Re-Strata

Excavated from Earth, Processed through Industry, reformed back into stone

This work isn’t meant to change how buildings are constructed or suggest that architecture give up durability, precision, or control. Within the realities of building—where surfaces are repaired and materials are stabilized—it instead acts as a reference point. Re-Strata asks “what comes after design’s constant push toward the new, the next, the fashionable?” Materials do not stop changing once construction is finished; they continue to crack, settle, harden, and shift over time. Rather than freezing materials at a preferred moment, the work acknowledges this ongoing process through form and surface. Through a deeper engagement with material origin, the surfaces contrast the flattened, standardized versions common to construction with forms that recall where those materials come from—lime returning to coral-like and geological expression, matter revealing its source rather than appearing neutral. Set within environments that must remain fixed, these surfaces offer a different relationship to time. When spaces stop demanding attention, stop signaling novelty, and stop advertising taste, they create a quiet. In that quiet, reflection, orientation, presence, and internal reordering can naturally occur.

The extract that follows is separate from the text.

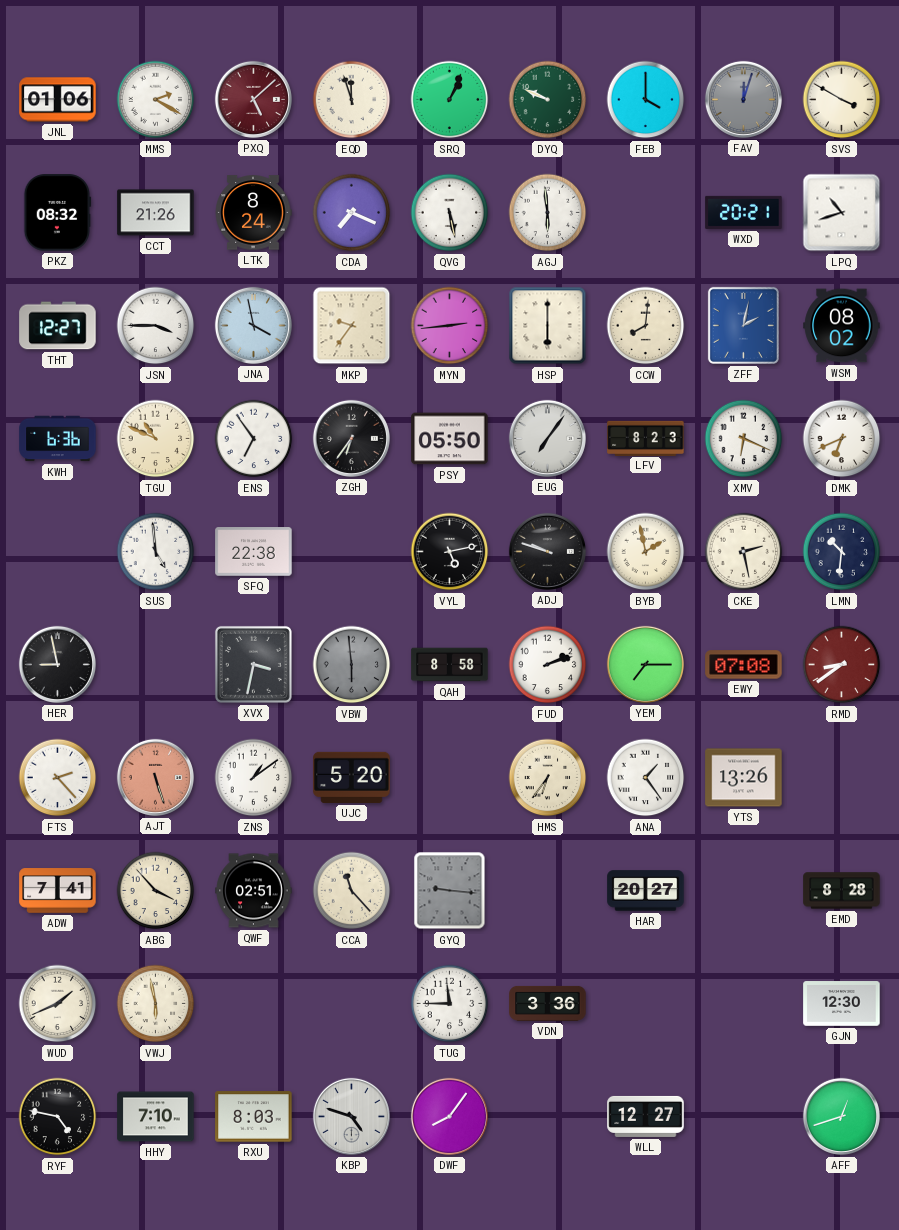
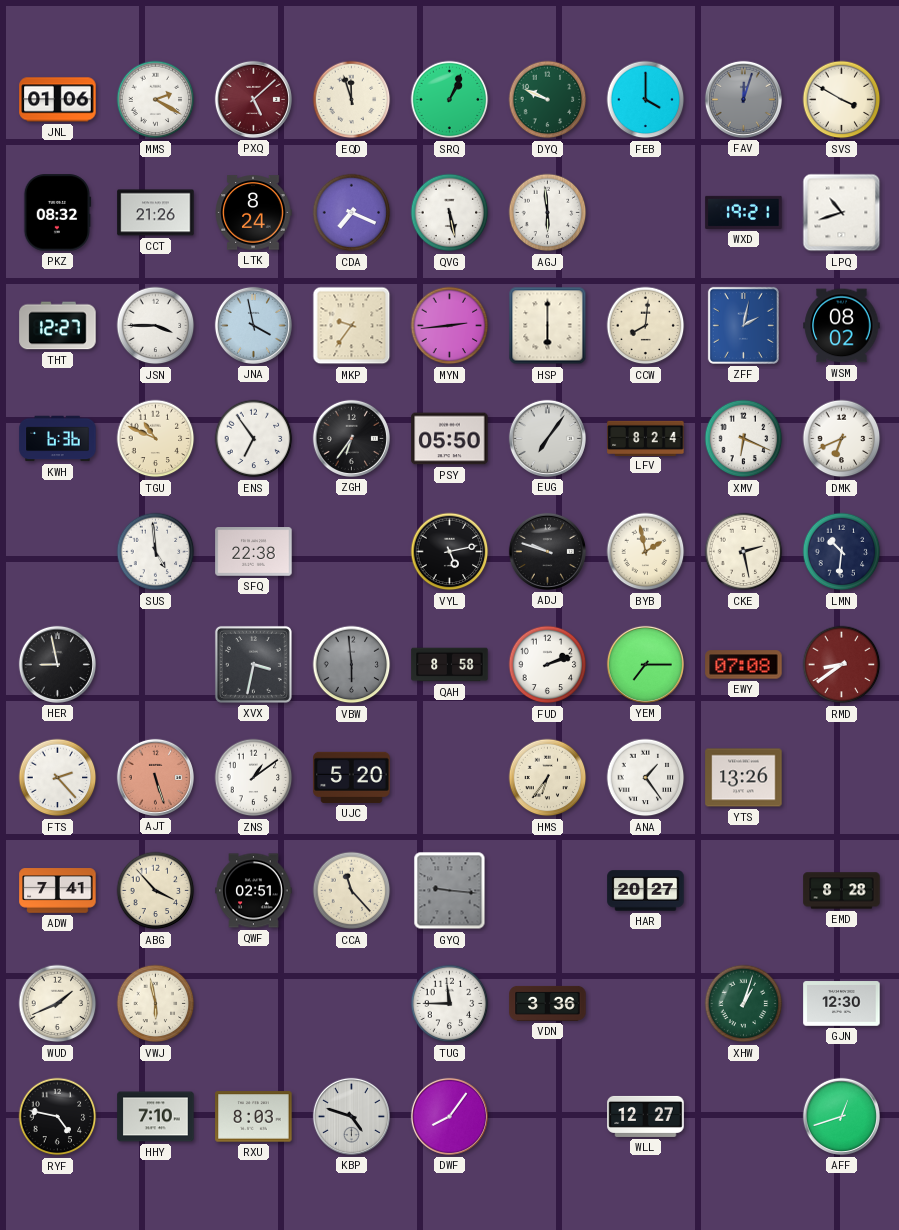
WXD: 20:21 -> 19:21
LFV: 8:23 -> 8:24
XHW: none -> 1:03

“Designed for hospitality, residential and architectural interiors where surface is meant to hold a presence within a space”

 


How this works:

Each mural composition is developed by the artist in direct response to its architectural context—scale, light, material adjacency, and spatial flow. The process begins with a physical sample board, where textures and material expressions are developed and reviewed under real lighting conditions. This board guides the final composition, giving clients a clear, hands-on way to understand how the mural will take shape within the space.